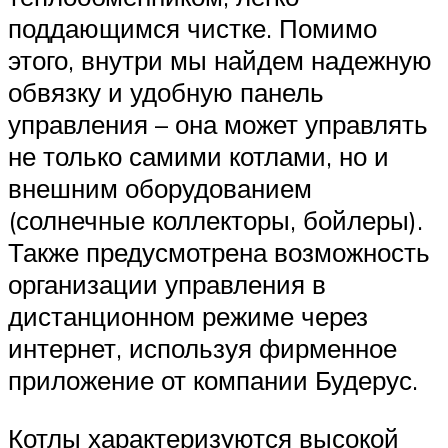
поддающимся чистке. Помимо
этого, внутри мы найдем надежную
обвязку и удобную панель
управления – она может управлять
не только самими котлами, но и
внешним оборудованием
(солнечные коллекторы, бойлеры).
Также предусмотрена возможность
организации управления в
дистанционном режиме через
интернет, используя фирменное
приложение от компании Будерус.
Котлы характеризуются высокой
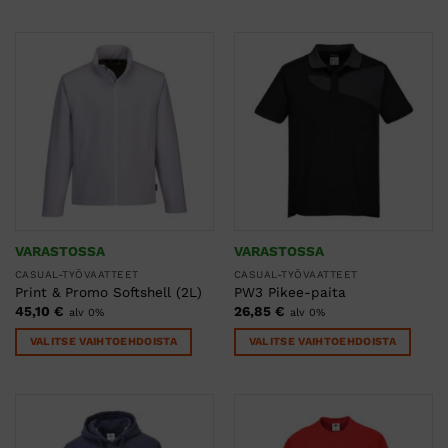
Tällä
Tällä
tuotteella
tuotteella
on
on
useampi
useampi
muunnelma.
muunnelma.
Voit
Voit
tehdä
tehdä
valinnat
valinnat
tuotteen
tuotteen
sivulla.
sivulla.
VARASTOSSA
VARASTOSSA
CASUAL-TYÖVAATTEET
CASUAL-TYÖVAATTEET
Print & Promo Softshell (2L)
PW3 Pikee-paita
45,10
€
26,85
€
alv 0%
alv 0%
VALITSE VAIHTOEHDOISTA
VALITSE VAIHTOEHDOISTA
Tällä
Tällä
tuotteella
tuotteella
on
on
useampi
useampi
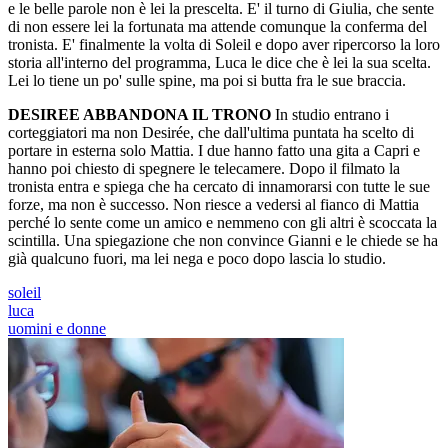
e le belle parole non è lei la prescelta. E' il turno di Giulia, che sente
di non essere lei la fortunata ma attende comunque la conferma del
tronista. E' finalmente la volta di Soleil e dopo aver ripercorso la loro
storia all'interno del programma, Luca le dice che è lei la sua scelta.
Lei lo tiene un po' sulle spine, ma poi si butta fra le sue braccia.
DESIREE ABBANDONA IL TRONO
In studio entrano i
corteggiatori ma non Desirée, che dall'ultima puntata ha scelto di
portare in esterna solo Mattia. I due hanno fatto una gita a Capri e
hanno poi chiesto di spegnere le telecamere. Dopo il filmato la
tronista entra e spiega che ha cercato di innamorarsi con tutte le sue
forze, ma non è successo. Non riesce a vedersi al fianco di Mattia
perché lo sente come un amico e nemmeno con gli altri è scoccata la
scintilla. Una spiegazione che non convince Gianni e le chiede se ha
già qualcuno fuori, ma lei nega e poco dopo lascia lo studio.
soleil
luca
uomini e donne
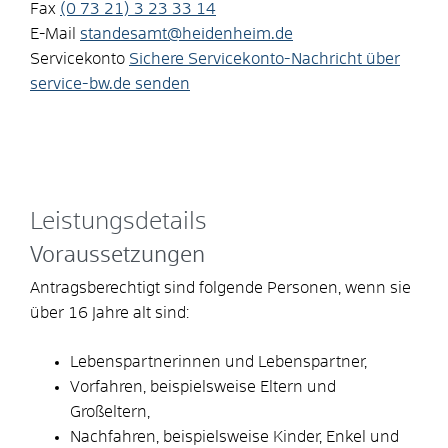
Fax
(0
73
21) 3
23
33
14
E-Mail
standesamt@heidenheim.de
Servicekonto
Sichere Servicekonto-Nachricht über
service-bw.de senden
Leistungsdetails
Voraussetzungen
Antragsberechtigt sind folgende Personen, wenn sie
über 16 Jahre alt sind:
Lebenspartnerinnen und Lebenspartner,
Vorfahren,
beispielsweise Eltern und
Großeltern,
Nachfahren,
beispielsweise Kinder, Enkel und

■ ■ ■ ■ ■ ■ ■

In the printed copy, the material above must appear unchanged and without its pictures.

EXERCISE SOLUTION:
поддающимся чистке. Помимо
этого, внутри мы найдем надежную
обвязку и удобную панель
управления – она может управлять
не только самими котлами, но и
внешним оборудованием
(солнечные коллекторы, бойлеры).
Также предусмотрена возможность
организации управления в
дистанционном режиме через
интернет, используя фирменное
приложение от компании Будерус.
Котлы характеризуются высокой
Tällä
Tällä
tuotteella
tuotteella
on
on
useampi
useampi
muunnelma.
muunnelma.
Voit
Voit
tehdä
tehdä
valinnat
valinnat
tuotteen
tuotteen
sivulla.
sivulla.
VARASTOSSA
VARASTOSSA
CASUAL-TYÖVAATTEET
CASUAL-TYÖVAATTEET
Print & Promo Softshell (2L)
PW3 Pikee-paita
45,10
€
26,85
€
alv 0%
alv 0%
VALITSE VAIHTOEHDOISTA
VALITSE VAIHTOEHDOISTA
Tällä
Tällä
tuotteella
tuotteella
on
on
useampi
useampi
e le belle parole non è lei la prescelta. E' il turno di Giulia, che sente
di non essere lei la fortunata ma attende comunque la conferma del
tronista. E' finalmente la volta di Soleil e dopo aver ripercorso la loro
storia all'interno del programma, Luca le dice che è lei la sua scelta.
Lei lo tiene un po' sulle spine, ma poi si butta fra le sue braccia.
DESIREE ABBANDONA IL TRONO
In studio entrano i
corteggiatori ma non Desirée, che dall'ultima puntata ha scelto di
portare in esterna solo Mattia. I due hanno fatto una gita a Capri e
hanno poi chiesto di spegnere le telecamere. Dopo il filmato la
tronista entra e spiega che ha cercato di innamorarsi con tutte le sue
forze, ma non è successo. Non riesce a vedersi al fianco di Mattia
perché lo sente come un amico e nemmeno con gli altri è scoccata la
scintilla. Una spiegazione che non convince Gianni e le chiede se ha
già qualcuno fuori, ma lei nega e poco dopo lascia lo studio.
soleil
luca
uomini e donne
Fax
(0
73
21) 3
23
33
14
E-Mail
standesamt@heidenheim.de
Servicekonto
Sichere Servicekonto-Nachricht über
service-bw.de senden
Leistungsdetails
Voraussetzungen
Antragsberechtigt sind folgende Personen, wenn sie
über 16 Jahre alt sind:
Lebenspartnerinnen und Lebenspartner,
Vorfahren,
beispielsweise Eltern und
Großeltern,
Nachfahren,
beispielsweise Kinder, Enkel und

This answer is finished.